▸ HOW TO COMPLETE THIS TASK: Only what runs from the line with "growth across Australia’s" to the final line of the records below should be given again, word for word.

───

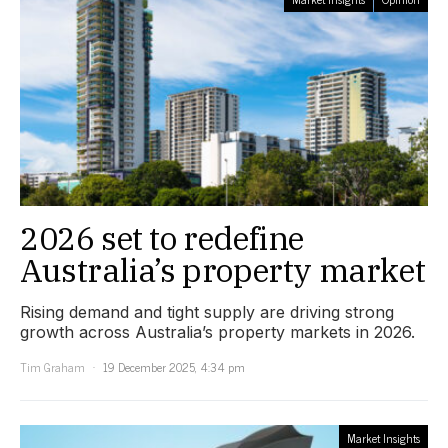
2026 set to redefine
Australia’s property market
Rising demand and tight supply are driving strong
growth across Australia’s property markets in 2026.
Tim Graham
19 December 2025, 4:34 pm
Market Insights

───

▸ ANSWER SECTION:
growth across Australia’s property markets in 2026.
Tim Graham
19 December 2025, 4:34 pm
Market Insights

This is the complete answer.